___ Material provided ___

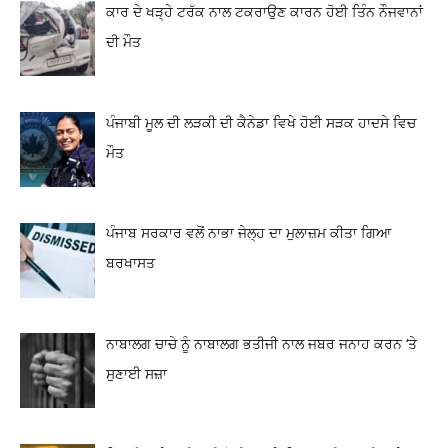
ਕਾਰ ਦੇ ਖੜ੍ਹੇ ਟਰੱਕ ਨਾਲ ਟਕਰਾਉਣ ਕਾਰਨ ਹੋਈ ਤਿੰਨ ਨੌਜਵਾਨਾਂ
ਦੀ ਮੌਤ
ਪੰਜਾਬੀ ਮੂਲ ਦੀ ਲੜਕੀ ਦੀ ਕੈਨੇਡਾ ਵਿਖੇ ਹੋਈ ਸੜਕ ਹਾਦਸੇ ਵਿਚ
ਮੌਤ
ਪੰਜਾਬ ਸਰਕਾਰ ਵਲੋਂ ਨਾਭਾ ਜੇਲ੍ਹ ਦਾ ਮੁਲਾਜ਼ਮ ਕੀਤਾ ਗਿਆ
ਬਰਖਾਸਤ
ਨਾਬਾਲਗ ਚਾਚੇ ਨੂੰ ਨਾਬਾਲਗ ਭਤੀਜੀ ਨਾਲ ਜਬਰ ਜਨਾਹ ਕਰਨ ‘ਤੇ
ਸੁਣਾਈ ਸਜ਼ਾ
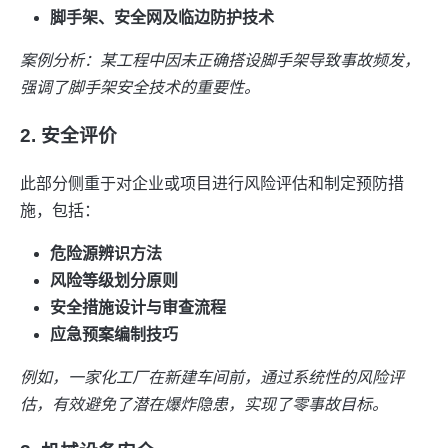
脚手架、安全网及临边防护技术
案例分析：某工程中因未正确搭设脚手架导致事故频发，
强调了脚手架安全技术的重要性。
2. 安全评价
此部分侧重于对企业或项目进行风险评估和制定预防措
施，包括：
危险源辨识方法
风险等级划分原则
安全措施设计与审查流程
应急预案编制技巧
例如，一家化工厂在新建车间前，通过系统性的风险评
估，有效避免了潜在爆炸隐患，实现了零事故目标。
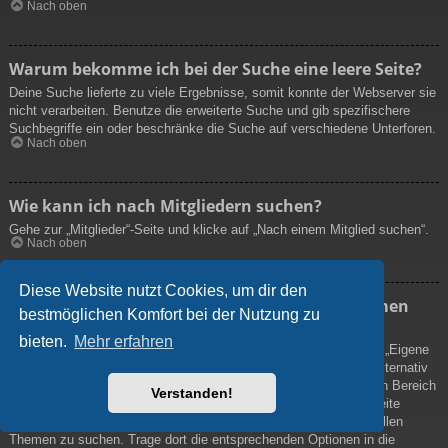
Nach oben
Warum bekomme ich bei der Suche eine leere Seite?
Deine Suche lieferte zu viele Ergebnisse, somit konnte der Webserver sie
nicht verarbeiten. Benutze die erweiterte Suche und gib spezifischere
Suchbegriffe ein oder beschränke die Suche auf verschiedene Unterforen.
Nach oben
Wie kann ich nach Mitgliedern suchen?
Gehe zur „Mitglieder“-Seite und klicke auf „Nach einem Mitglied suchen“.
Nach oben
Diese Website nutzt Cookies, um dir den
Wie kann ich meine eigenen Beiträge und Themen
bestmöglichen Komfort bei der Nutzung zu
finden?
bieten.
Mehr erfahren
Deine eigenen Beiträge kannst du dir anzeigen lassen, indem du „Eigene
Beiträge“ im Schnellzugriff oben auf der Boardseite auswählst. Alternativ
kannst du auch „Deine Beiträge anzeigen“ in deinem persönlichen Bereich
Verstanden!
oder „Beiträge des Benutzers suchen“ auf deiner eigenen Profilseite
verwenden. Benutze die erweiterte Suche, um nach von dir erstellen
Themen zu suchen. Trage dort die entsprechenden Optionen in die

___

▶ Task prompt: Your job is to copy out every line from the records above that has the word "anzeigen".

▶ Result of this task:
Deine eigenen Beiträge kannst du dir anzeigen lassen, indem du „Eigene
kannst du auch „Deine Beiträge anzeigen“ in deinem persönlichen Bereich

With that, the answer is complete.